In another approach, stress in the channel region is introduced after the transistor is formed. In this approach, a high-stress film is formed over a completed transistor. The high-stress film distorts the silicon lattice thereby straining the channel region. In this case, the stressor, i.e., the film, is placed above the completed transistor structure.
One problem facing CMOS manufacturing is that NMOS and PMOS devices require different types of stress in order to achieve increased carrier mobility. For example, a biaxial, tensile stress increases NMOS performance approximately twofold. However, for a PMOS device, such a stress yields almost no improvement. With a PMOS device, a tensile stress improves performance when it's perpendicular to the channel, but it has nearly the opposite effect when it is parallel to the channel. Therefore, when a biaxial, tensile film is applied to a PMOS device, the two stress effects almost cancel each other out.
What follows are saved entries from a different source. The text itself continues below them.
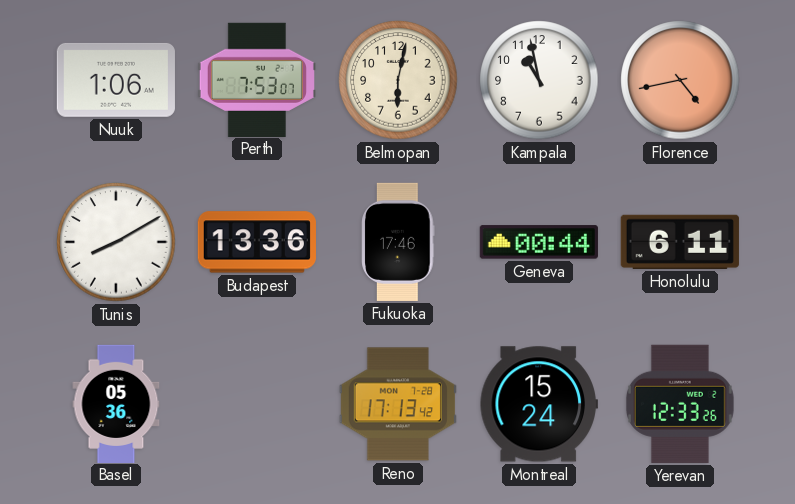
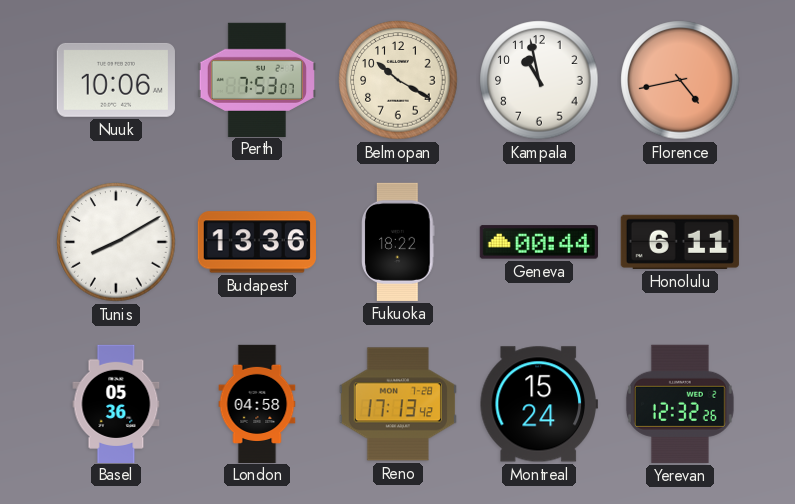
Nuuk: 1:06 -> 10:06
Belmopan: 6:02 -> 10:20
Fukuoka: 17:46 -> 18:22
London: none -> 04:58
Yerevan: 12:33 -> 12:32
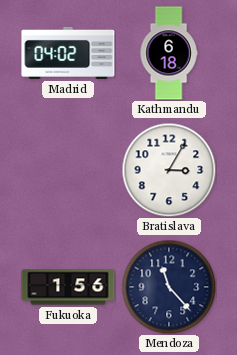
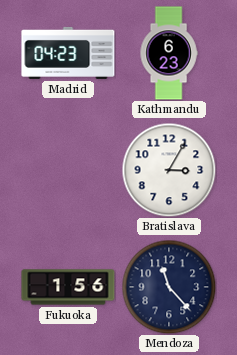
Madrid: 04:02 -> 04:23
Kathmandu: 6:18 -> 6:23
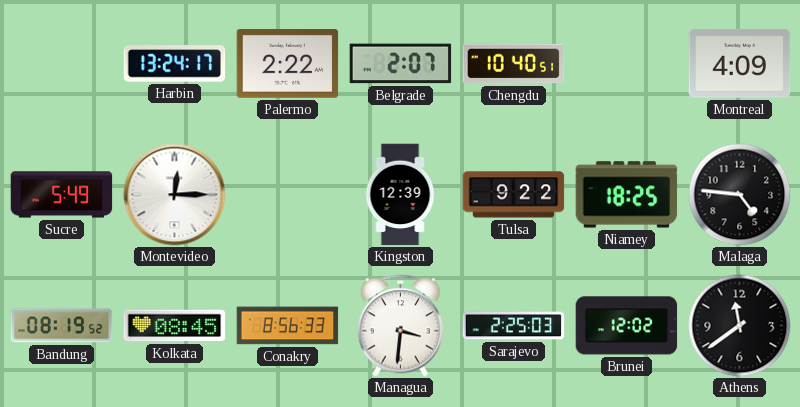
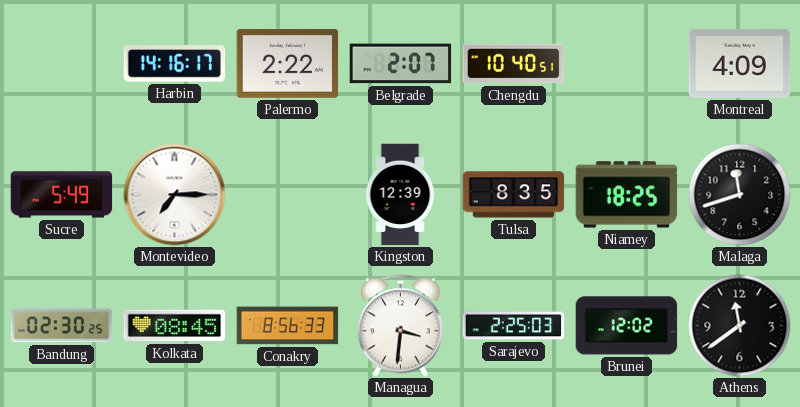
Harbin: 13:24 -> 14:16
Montevideo: 12:15 -> 7:15
Tulsa: 9:22 -> 8:35
Malaga: 4:46 -> 11:42
Bandung: 08:19 -> 02:30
Workers in the art are aware of these problems. Therefore, new CMOS manufacturing techniques selectively address PMOS and NMOS devices. An NMOS fabrication method includes using tensile films to improve carrier mobility. A PMOS fabrication method includes using substrate structures that apply a compression stress to the channel. One PMOS method includes selective application of a SiGe layer into the source/drain regions. Another method uses modified shallow trench isolation (STI) structures that compress the PMOS channel.
The use of additional materials, however, adds further processing steps and complexity to the manufacturing process. Therefore, there remains a need for improving the carrier mobility of both NMOS and PMOS devices without significantly adding to the cost or complexity of the manufacturing process.